:: Your task ::
Without the pictures, reproduce the records that follow exactly.

════════════════════

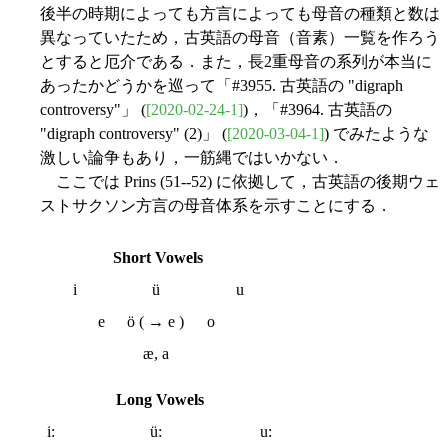
後半の時期によっても方言によっても母音の種類と数は
異なっていたため，古英語の母音（音素）一覧を作ろう
とすると厄介である．また，長2重母音の系列が本当に
あったかどうかを巡って「#3955. 古英語の "digraph
controversy"」 (
[2020-02-24-1]
)，「#3964. 古英語の
"digraph controversy" (2)」 (
[2020-03-04-1]
) でみたような
激しい論争もあり，一筋縄ではいかない．
ここでは Prins (51--52) に依拠して，古英語の後期ウェ
ストサクソン方言の母音体系を示すことにする．
Short Vowels
i
ü
u
e
ö ( → e )
o
æ, a
Long Vowels
i:
ü:
u:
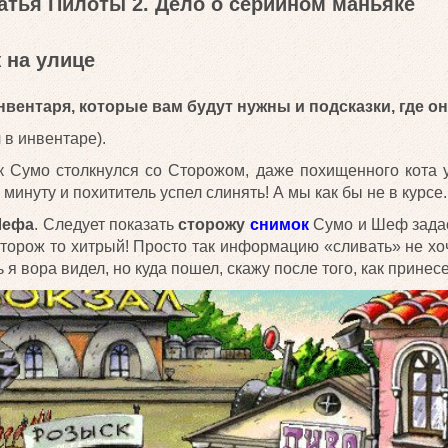
тья Пилоты 2. Дело о серийном маньяке
 на улице
вентаря, которые вам будут нужны и подсказки, где он
 в инвентаре).
к Сумо столкнулся со Сторожом, даже похищенного кота у
минуту и похититель успел слинять! А мы как бы не в курсе.
Шефа
. Следует показать
сторожу
снимок
Сумо и Шеф задас
сторож то хитрый! Просто так информацию «сливать» не хо
 я вора видел, но куда пошел, скажу после того, как принесе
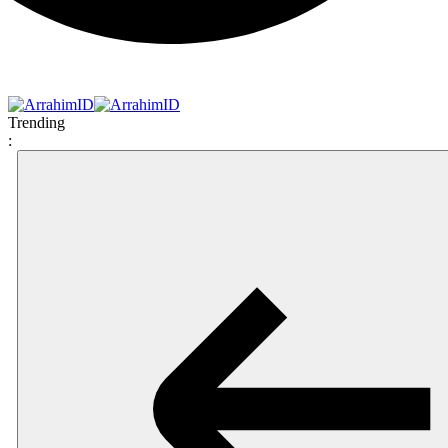
Trending
:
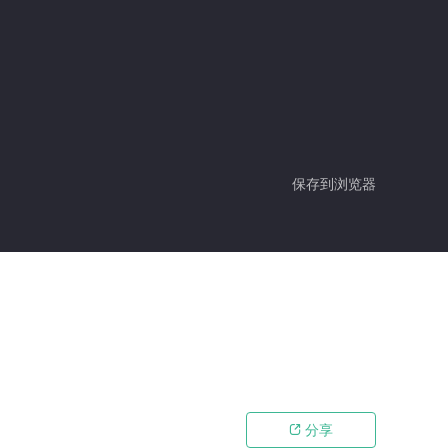
保存到浏览器
分享


════════════════════

:: Answer to the problem ::
後半の時期によっても方言によっても母音の種類と数は
異なっていたため，古英語の母音（音素）一覧を作ろう
とすると厄介である．また，長2重母音の系列が本当に
あったかどうかを巡って「#3955. 古英語の "digraph
controversy"」 (
[2020-02-24-1]
)，「#3964. 古英語の
"digraph controversy" (2)」 (
[2020-03-04-1]
) でみたような
激しい論争もあり，一筋縄ではいかない．
ここでは Prins (51--52) に依拠して，古英語の後期ウェ
ストサクソン方言の母音体系を示すことにする．
Short Vowels
i
ü
u
e
ö ( → e )
o
æ, a
Long Vowels
i:
ü:
u:
тья Пилоты 2. Дело о серийном маньяке
 на улице
вентаря, которые вам будут нужны и подсказки, где он
 в инвентаре).
к Сумо столкнулся со Сторожом, даже похищенного кота у
минуту и похититель успел слинять! А мы как бы не в курсе.
Шефа
. Следует показать
сторожу
снимок
Сумо и Шеф задас
сторож то хитрый! Просто так информацию «сливать» не хо
 я вора видел, но куда пошел, скажу после того, как принесе
Trending
:
保存到浏览器
分享


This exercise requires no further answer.